Spammers are defined in Section 4 along with their 
motivations; the introduction to Twitter and its 
risks is given in Section 5; the purpose of this 
survey study is covered in Section 6; the properties 
that can be used for detection purposes are covered 
in Section 7; A comparative examination of the 
research produced by various researchers is 
reviewed in Section 8; new researchers are given 
research recommendations in Section 9; and the 
review is concluded in Section 10. 


METHODOLOGY 

After conducting a systematic review using a 
principled approach and searching major research 
databases for computer science like IEEE Xplore, 
ACM Digital Library, Springer Link, Google 
Scholar, and Science Direct for relevant topics, the 
current methods for detecting spam profiles in 
OSNs were surveyed.

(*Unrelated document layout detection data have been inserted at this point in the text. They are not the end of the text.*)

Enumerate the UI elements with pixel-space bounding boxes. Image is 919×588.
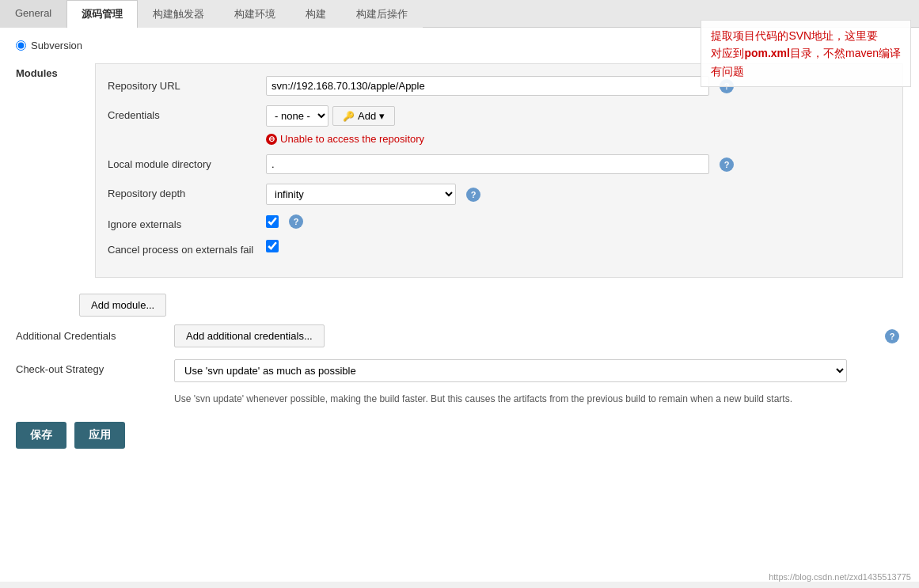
repo-url-help-icon[interactable]: ? (720, 79, 734, 93)
local-module-control: ? (266, 154, 891, 174)
cancel-externals-control (266, 240, 891, 252)
save-button[interactable]: 保存 (16, 422, 66, 449)
error-icon: ⊖ (266, 134, 277, 145)
main-content: Subversion Modules Repository URL ? (0, 28, 919, 582)
apply-button[interactable]: 应用 (74, 422, 125, 449)
watermark: https://blog.csdn.net/zxd1435513775 (769, 572, 911, 582)
repo-depth-control: infinity empty files immediates ? (266, 184, 891, 205)
checkout-strategy-control: Use 'svn update' as much as possible Alw… (174, 359, 903, 382)
add-dropdown-icon: ▾ (379, 110, 385, 122)
repo-url-label: Repository URL (108, 76, 266, 92)
subversion-radio[interactable] (16, 40, 26, 51)
checkout-strategy-label: Check-out Strategy (16, 359, 174, 375)
checkout-strategy-select[interactable]: Use 'svn update' as much as possible Alw… (174, 359, 847, 382)
bottom-buttons: 保存 应用 (16, 422, 903, 449)
repo-url-input[interactable] (266, 76, 709, 96)
repo-url-row: Repository URL ? (108, 76, 891, 96)
key-icon: 🔑 (343, 111, 355, 122)
repo-depth-row: Repository depth infinity empty files im… (108, 184, 891, 205)
cancel-externals-label: Cancel process on externals fail (108, 240, 266, 256)
ignore-externals-help-icon[interactable]: ? (289, 214, 303, 229)
local-module-input[interactable] (266, 154, 709, 174)
checkout-description: Use 'svn update' whenever possible, maki… (174, 392, 847, 406)
module-box: Repository URL ? Credentials - none - (95, 63, 903, 278)
credentials-add-button[interactable]: 🔑 Add ▾ (332, 106, 395, 126)
tab-post[interactable]: 构建后操作 (341, 0, 423, 28)
ignore-externals-checkbox[interactable] (266, 215, 279, 228)
cancel-externals-checkbox[interactable] (266, 240, 279, 252)
add-additional-credentials-button[interactable]: Add additional credentials... (174, 324, 325, 347)
ignore-externals-row: Ignore externals ? (108, 214, 891, 230)
tab-build[interactable]: 构建 (291, 0, 341, 28)
local-module-label: Local module directory (108, 154, 266, 170)
add-button-label: Add (358, 110, 376, 122)
additional-credentials-label: Additional Credentials (16, 330, 174, 342)
additional-credentials-help-icon[interactable]: ? (885, 329, 899, 343)
repo-url-control: ? (266, 76, 891, 96)
tab-source[interactable]: 源码管理 (66, 0, 138, 28)
subversion-radio-row: Subversion (16, 40, 903, 51)
repo-depth-select[interactable]: infinity empty files immediates (266, 184, 456, 205)
error-text: Unable to access the repository (280, 133, 424, 145)
repo-depth-label: Repository depth (108, 184, 266, 199)
ignore-externals-label: Ignore externals (108, 214, 266, 230)
cancel-externals-row: Cancel process on externals fail (108, 240, 891, 256)
credentials-control: - none - 🔑 Add ▾ ⊖ Unable to access the … (266, 105, 891, 145)
add-module-button[interactable]: Add module... (79, 294, 166, 317)
additional-credentials-row: Additional Credentials Add additional cr… (16, 324, 903, 347)
subversion-label: Subversion (31, 40, 82, 51)
ignore-externals-control: ? (266, 214, 891, 229)
credentials-error: ⊖ Unable to access the repository (266, 133, 891, 145)
tabs-bar: General 源码管理 构建触发器 构建环境 构建 构建后操作 (0, 0, 919, 28)
credentials-select[interactable]: - none - (266, 105, 328, 127)
credentials-row: Credentials - none - 🔑 Add ▾ (108, 105, 891, 145)
checkout-strategy-row: Check-out Strategy Use 'svn update' as m… (16, 359, 903, 382)
repo-depth-help-icon[interactable]: ? (466, 188, 480, 202)
credentials-label: Credentials (108, 105, 266, 121)
tab-env[interactable]: 构建环境 (219, 0, 291, 28)
tab-general[interactable]: General (0, 0, 66, 28)
local-module-row: Local module directory ? (108, 154, 891, 174)
modules-section-label: Modules (16, 63, 79, 317)
local-module-help-icon[interactable]: ? (720, 157, 734, 172)
tab-trigger[interactable]: 构建触发器 (138, 0, 219, 28)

We concentrated exclusively 
on studies published after 2009 since social 
networks were not conceptualised until 1997 [1], 
and only afterwards did they gain widespread 
acceptance. Then, in 2004 [1], Facebook was 
introduced, and it quickly gained popularity. As a 
result, it took some time for people to become 
accustomed to using these networks for 
communication, which is why these networks have 
been attacked. Over 60 papers were found after 
searching the five major databases mentioned 
above. After reviewing all of the paper titles and 
abstracts, the papers that will be reviewed for this 
survey were chosen. Only papers that were deemed 
appropriate for the current investigation were 
selected. 21 papers in total have been chosen for 
evaluation after publications with titles and 
abstracts relating to spam message detection and 
other unrelated areas were eliminated. The majority 
of the criteria used to identify spammers have been 
used to categorise the papers. 


Through this essay, we're attempting to assemble a 
list of social networking papers we've read about 
identifying spam accounts on Twitter. The list is 
probably not comprehensive, but it lends shape to 
the ongoing study on identifying social network 
spammers. After reading this survey study, new 
researchers will find it simple to assess what 
research has been done, when, and how the current 
work may be expanded to improve spam detection. 
Every time it was appropriate, we included details 
on the methodology used, the dataset used, the 
features for spammer detection, and the efficacy of 
the strategies employed by different writers. 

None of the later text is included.